HDFS Snapshots are read-only point-in-time copies of the file system. Snapshots can be taken on a subtree of the file system or the entire file system and are:
- Performant and Reliable: Snapshot creation is atomic and instantaneous, no matter the size or depth of the directory subtree
- Scalable: Snapshots do not create extra copies of blocks on the file system. Snapshots are highly optimized in memory and stored along with the NameNode’s file system namespace
$ hdfs dfsadmin -allowSnapshot /data/myfolder
Create a snapshot
$ hdfs dfs -createSnapshot /data/myfolder
This will create a snapshot and give it a default name which matches the timestamp, the folder will be something similar to this:
Recovering from data lost
Now imagine some guy deleted a folder, for example: /data/myfolder/test
And we need to recover this folder, this folder will be at the snapshot dir and to recover it we just need to copy this folder from snapshot to the original folder.
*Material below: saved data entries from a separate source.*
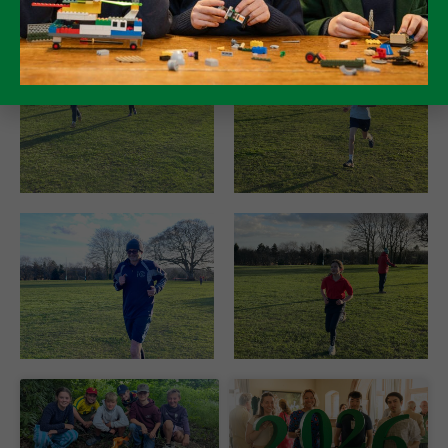
make a difference.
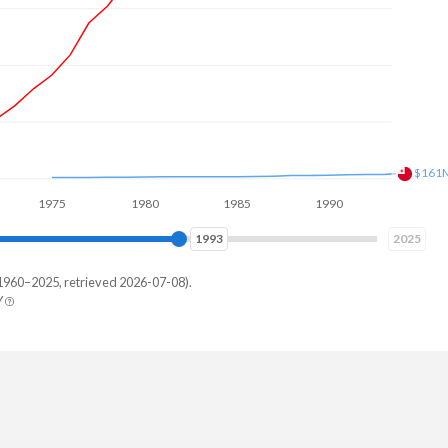
$182
75
1980
1985
1990
1995
2000
2001
2025
1960–2025, retrieved 2026-07-08).
Y
ga
,219
,244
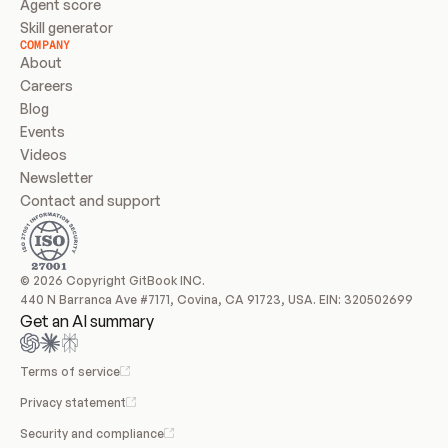
Agent score
Skill generator
COMPANY
About
Careers
Blog
Events
Videos
Newsletter
Contact and support
© 2026 Copyright GitBook INC.
440 N Barranca Ave #7171, Covina, CA 91723, USA. EIN: 320502699
Get an AI summary
Terms of service
Privacy statement
Security and compliance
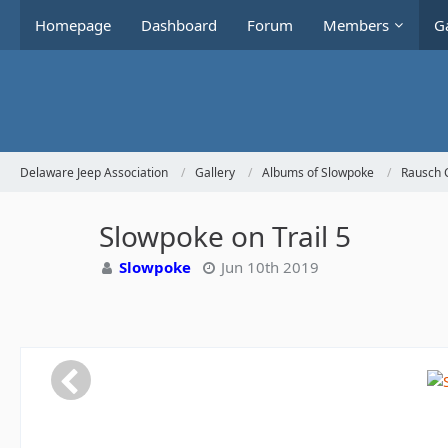
Homepage
Dashboard
Forum
Members
Ga
Delaware Jeep Association
Gallery
Albums of Slowpoke
Rausch 
Slowpoke on Trail 5
Slowpoke
Jun 10th 2019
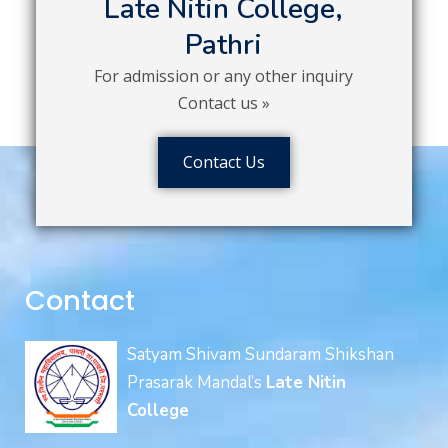
Late Nitin College,
Pathri
For admission or any other inquiry
Contact us »
Contact Us
Contact
Satyam Shivam Sundaram Shikshan
Prasarak Mandal’s
Late Nitin
College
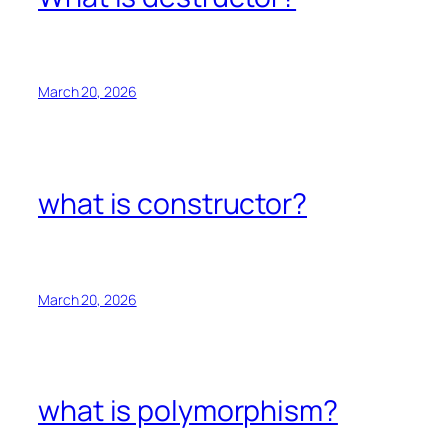
March 20, 2026
what is constructor?
March 20, 2026
what is polymorphism?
Locate the specific dir at the snapshot:
hdfs dfs -ls /data/myfolder/.snapshot/s20130903-000941.091/test
Restore to the specific dir:
hdfs dfs -cp /data/myfolder/.snapshot/s20130903-000941.091/test /data/myfolder/
SysAdmin/DevOps Professional with strong Linux focus, experience with design and support of high availability webscale infrastructures and resilient database deployments.
Deep understanding of Linux, Cloud, Information Security and outsource support.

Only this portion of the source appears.